Figure 2: [10]-gingerol induces concentration-dependent apoptosis in metastatic TNBC cells in vitro. (A) Flow cytometric analysis of Annexin-V in [10]-gingerol-treated 4T1Br4 cells. 4T1Br4 cells were treated with 0, 10, 50 and 100 μM [10]-gingerol for 8 h, fixed and stained with PE-Annexin-V and 7-AAD as described in Supplementary methods. Annexin-V positive cells are indicated with a red circle and the percentage of early and late apoptotic cells are indicated in the lower and upper right quadrants respectively. (B) TUNEL positivity was determined after 18h treatment with 10 or 50 μM of [10]-gingerol as indicated and as described in Supplementary methods. Representative images are shown on the left. Scale bar = 100 μm. The number of positive cells were counted and the data expressed as mean % of positive cells ± SD from six 10× images/condition (right panel). Statistical significance was determined using a 1-way ANOVA, Bonferroni post-test, **p < 0.01, ***p < 0.001. (C) Caspase expression following [10]-gingerol treatment in vitro. Expression of pro- and activated caspases in 4T1Br4 and MDA-MB-231BrM cells was analysed by western blotting after 6 h exposure to [10]-gingerol (50 μM) as described in Materials and Methods. α-tubulin or β-actin was used as loading control as indicated.

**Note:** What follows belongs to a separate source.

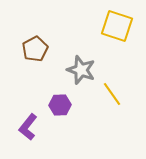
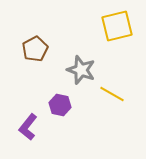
yellow square: rotated 32 degrees counterclockwise
yellow line: rotated 25 degrees counterclockwise
purple hexagon: rotated 15 degrees clockwise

[10]-gingerol inhibits 4T1Br4 orthotopic tumour growth and spontaneous metastasis
We validated the anti-tumour effects of [10]-gingerol in vivo using metastatic 4T1Br4 tumours. [10]-gingerol (5 mg/Kg) was administered daily from day-9 to day-23 and the mice sacrificed on day-26. At this dose, [10]-gingerol was well tolerated, with no significant bodyweight loss (Supplementary Figure 2A). Gross histological examination of livers and kidneys and H&E staining revealed no evident toxicity (Supplementary Figure 2B). Importantly, tumour growth was partially inhibited, with inhibition being most evident between days 19–23 (Figure 3A). Treatment was stopped on day 23 when control mice began showing early signs of ill-health due to metastatic disease and the experiment was terminated when control mice showed clear signs of high metastatic burden. As expected, tumour growth resumed upon cessation of [10]-gingerol treatment and tumour weight was not significantly different at endpoint (day 26) (Figure 3B). However, IHC staining of cleaved (active) caspase-3 in primary tumours showed a dramatic increase in the number of apoptotic cells in [10]-gingerol-treated mice (Figure 3C). Moreover, immunostaining of the proliferation marker Ki67 in primary tumours did not show a significant difference between control and [10]-gingerol-treated mice (Figure 3D). Metastatic burden in lung was significantly decreased by [10]-gingerol (Figure 3E, 3F), with a trend towards reduced bone metastasis as well (data not shown).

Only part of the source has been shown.